Task input:
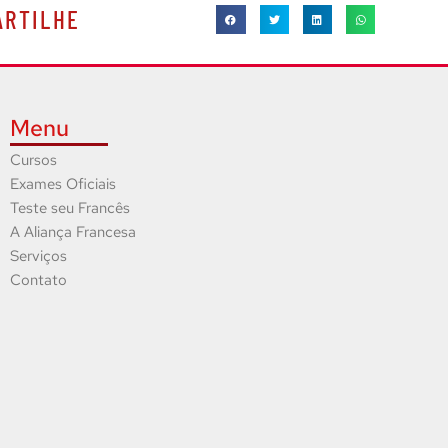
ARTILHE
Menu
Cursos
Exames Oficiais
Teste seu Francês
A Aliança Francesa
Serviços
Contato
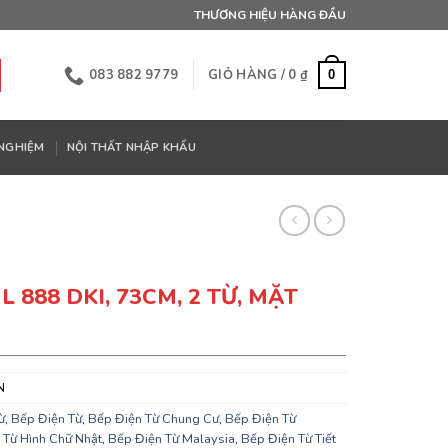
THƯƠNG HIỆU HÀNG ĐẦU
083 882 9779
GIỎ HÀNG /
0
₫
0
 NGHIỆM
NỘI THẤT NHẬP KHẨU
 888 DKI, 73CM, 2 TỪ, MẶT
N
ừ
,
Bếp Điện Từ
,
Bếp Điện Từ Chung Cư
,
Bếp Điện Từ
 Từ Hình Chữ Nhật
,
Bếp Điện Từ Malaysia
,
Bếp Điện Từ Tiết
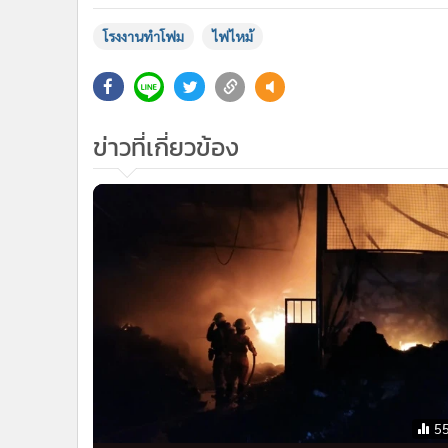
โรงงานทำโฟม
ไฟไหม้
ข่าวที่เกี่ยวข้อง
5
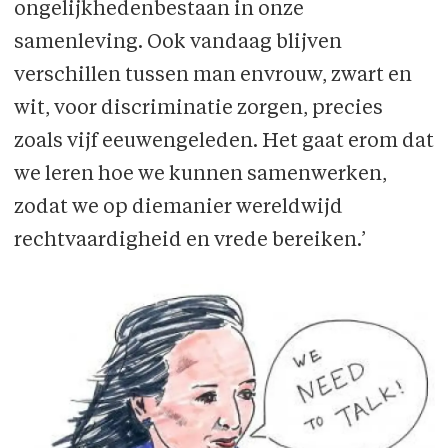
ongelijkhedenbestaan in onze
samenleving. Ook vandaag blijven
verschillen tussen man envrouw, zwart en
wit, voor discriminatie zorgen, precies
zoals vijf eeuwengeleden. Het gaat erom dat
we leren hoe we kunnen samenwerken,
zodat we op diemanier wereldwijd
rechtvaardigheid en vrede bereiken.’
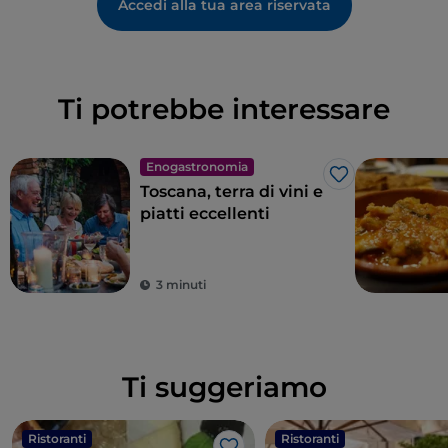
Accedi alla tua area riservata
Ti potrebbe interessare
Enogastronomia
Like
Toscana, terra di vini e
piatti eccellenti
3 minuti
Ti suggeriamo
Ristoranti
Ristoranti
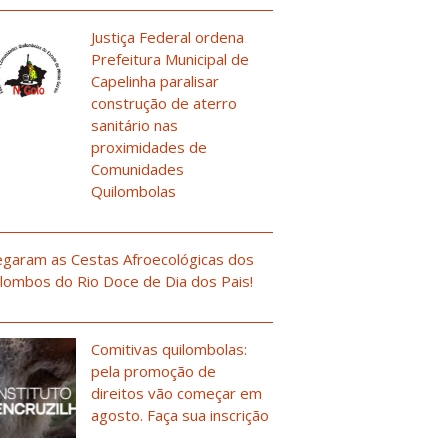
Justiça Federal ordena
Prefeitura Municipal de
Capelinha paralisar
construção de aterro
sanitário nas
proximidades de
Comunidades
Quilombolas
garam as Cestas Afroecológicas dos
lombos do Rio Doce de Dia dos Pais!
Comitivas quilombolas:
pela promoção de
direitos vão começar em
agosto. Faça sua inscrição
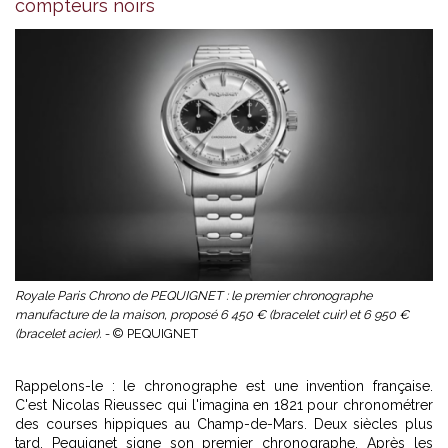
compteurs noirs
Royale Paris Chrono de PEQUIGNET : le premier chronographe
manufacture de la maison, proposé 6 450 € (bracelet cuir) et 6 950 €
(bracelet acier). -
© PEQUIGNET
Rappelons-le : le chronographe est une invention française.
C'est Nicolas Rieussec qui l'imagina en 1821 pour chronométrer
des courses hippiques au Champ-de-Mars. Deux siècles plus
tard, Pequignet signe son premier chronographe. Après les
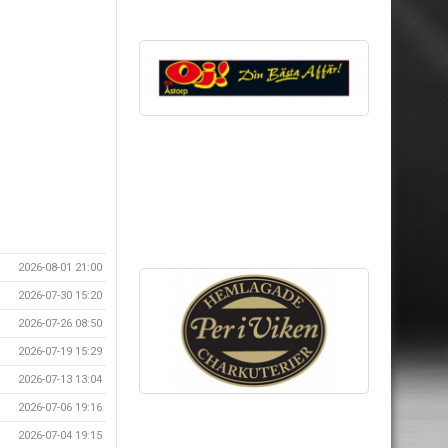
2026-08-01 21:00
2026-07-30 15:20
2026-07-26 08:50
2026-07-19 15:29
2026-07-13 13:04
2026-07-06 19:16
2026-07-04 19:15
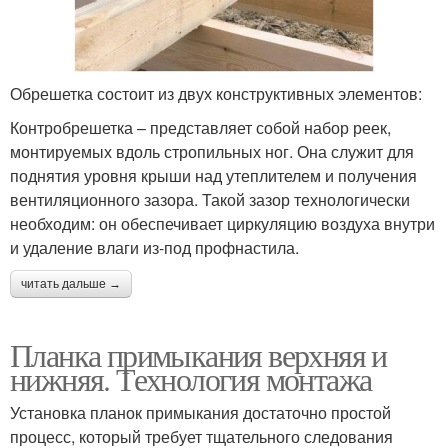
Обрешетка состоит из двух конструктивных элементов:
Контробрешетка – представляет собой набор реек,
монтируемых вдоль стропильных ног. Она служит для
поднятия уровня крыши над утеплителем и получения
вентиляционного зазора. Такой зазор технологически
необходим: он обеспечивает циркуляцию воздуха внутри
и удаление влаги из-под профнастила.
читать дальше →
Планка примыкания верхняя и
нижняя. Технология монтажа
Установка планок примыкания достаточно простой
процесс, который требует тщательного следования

Exercise objective:
Work from the entries above. Set down exactly and only the lines from the line with "direitos vão começar em" to the line with "поднятия уровня крыши", both included, and leave the pictures out.

Answer to this task:
direitos vão começar em
agosto. Faça sua inscrição
compteurs noirs
Royale Paris Chrono de PEQUIGNET : le premier chronographe
manufacture de la maison, proposé 6 450 € (bracelet cuir) et 6 950 €
(bracelet acier). -
© PEQUIGNET
Rappelons-le : le chronographe est une invention française.
C'est Nicolas Rieussec qui l'imagina en 1821 pour chronométrer
des courses hippiques au Champ-de-Mars. Deux siècles plus
tard, Pequignet signe son premier chronographe. Après les
2026-08-01 21:00
2026-07-30 15:20
2026-07-26 08:50
2026-07-19 15:29
2026-07-13 13:04
2026-07-06 19:16
2026-07-04 19:15
Обрешетка состоит из двух конструктивных элементов:
Контробрешетка – представляет собой набор реек,
монтируемых вдоль стропильных ног. Она служит для
поднятия уровня крыши над утеплителем и получения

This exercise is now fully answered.